Pub Date: March 1st, 2000
ISBN: 0-89733-477-9
Publisher: Academy Chicago

From an American writer (My Year with the Stork Club, 1993, etc.) yet published first in Britain: a wickedly clever and

witty reworking of Du Maurier's famous novel, a takeoff that falters only when Rebecca herself appears. The richly allusive story narrated by Amy, a writer and widow of a young man who committed suicide, not only reinterprets the familiar narrative but offers as an engaging subtext a sharp-eyed satire of British literary and country-house life. Freely's beginning echoes the original as Amy relates the dream in which she returns to the now burned-down Beckfield and is prompted to tell her tale. She describes how on Mallorca she met the famous writer and critic Max Midwinter, while acting as rich Mrs. Van Hopper's companion.

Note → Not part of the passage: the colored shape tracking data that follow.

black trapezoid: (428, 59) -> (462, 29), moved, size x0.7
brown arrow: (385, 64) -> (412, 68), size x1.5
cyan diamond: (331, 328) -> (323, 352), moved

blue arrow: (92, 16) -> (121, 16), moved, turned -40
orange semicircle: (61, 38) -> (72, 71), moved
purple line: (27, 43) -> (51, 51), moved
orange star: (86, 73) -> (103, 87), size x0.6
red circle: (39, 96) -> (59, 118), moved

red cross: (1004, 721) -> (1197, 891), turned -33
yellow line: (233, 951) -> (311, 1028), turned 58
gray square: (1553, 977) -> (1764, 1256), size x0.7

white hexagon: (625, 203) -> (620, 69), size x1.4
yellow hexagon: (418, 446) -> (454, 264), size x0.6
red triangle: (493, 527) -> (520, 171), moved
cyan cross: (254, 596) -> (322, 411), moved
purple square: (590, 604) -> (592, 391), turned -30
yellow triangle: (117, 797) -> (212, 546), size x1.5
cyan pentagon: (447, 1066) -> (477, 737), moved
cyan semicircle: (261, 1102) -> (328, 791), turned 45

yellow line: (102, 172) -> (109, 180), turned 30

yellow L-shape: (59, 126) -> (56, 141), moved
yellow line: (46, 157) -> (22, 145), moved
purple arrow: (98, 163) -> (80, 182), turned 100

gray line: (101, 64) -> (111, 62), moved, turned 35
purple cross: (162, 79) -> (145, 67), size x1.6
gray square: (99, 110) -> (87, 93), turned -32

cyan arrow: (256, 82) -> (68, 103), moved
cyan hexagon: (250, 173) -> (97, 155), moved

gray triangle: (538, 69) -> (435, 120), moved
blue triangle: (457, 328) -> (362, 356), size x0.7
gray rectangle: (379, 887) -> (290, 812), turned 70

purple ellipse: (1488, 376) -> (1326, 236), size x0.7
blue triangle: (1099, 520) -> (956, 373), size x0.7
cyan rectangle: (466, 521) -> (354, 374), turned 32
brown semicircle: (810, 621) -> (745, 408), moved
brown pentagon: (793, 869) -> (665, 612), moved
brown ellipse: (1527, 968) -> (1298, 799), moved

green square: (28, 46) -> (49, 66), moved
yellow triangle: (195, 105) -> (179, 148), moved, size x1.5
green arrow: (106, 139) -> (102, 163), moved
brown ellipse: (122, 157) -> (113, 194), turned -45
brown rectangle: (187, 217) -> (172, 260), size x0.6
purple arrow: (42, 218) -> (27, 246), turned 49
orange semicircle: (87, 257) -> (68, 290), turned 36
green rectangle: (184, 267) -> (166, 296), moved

Max, as handsome and moody as his predecessor, soon proposes marriage, and the smitten Amy accepts. The two fly back to England to meet Max's family. This wealthy family and household, however, are not quite the same as Manderley's. Nor is the late Rebecca, Max’s first wife. Max has two children, and the housekeeper, Danny, unlike the sinister Mrs. Danvers, is relentlessly perky and into analysis and tarot cards. She is also the keeper of the flame—that is, the late Rebecca's literary flame: Freely's Rebecca was an American poet famous for her novel The Marriage Hearse, which made her a feminist icon. Amy regarded it then as the thinly disguised autobiography of a sensitive woman "driven to the edge by her husband and his powerful family"; soon after its publication Rebecca disappeared in Caribbean waters, an apparent suicide. While Amy struggles to adjust to Max's eccentric family, his children's hostility, and his own destructive behavior, she also tries to learn the truth about Rebecca. Which she does, though the denouement is neither as chilling nor convincing as Du Maurier's.

A delicious but sometimes disappointing retelling of the legendary page-turner.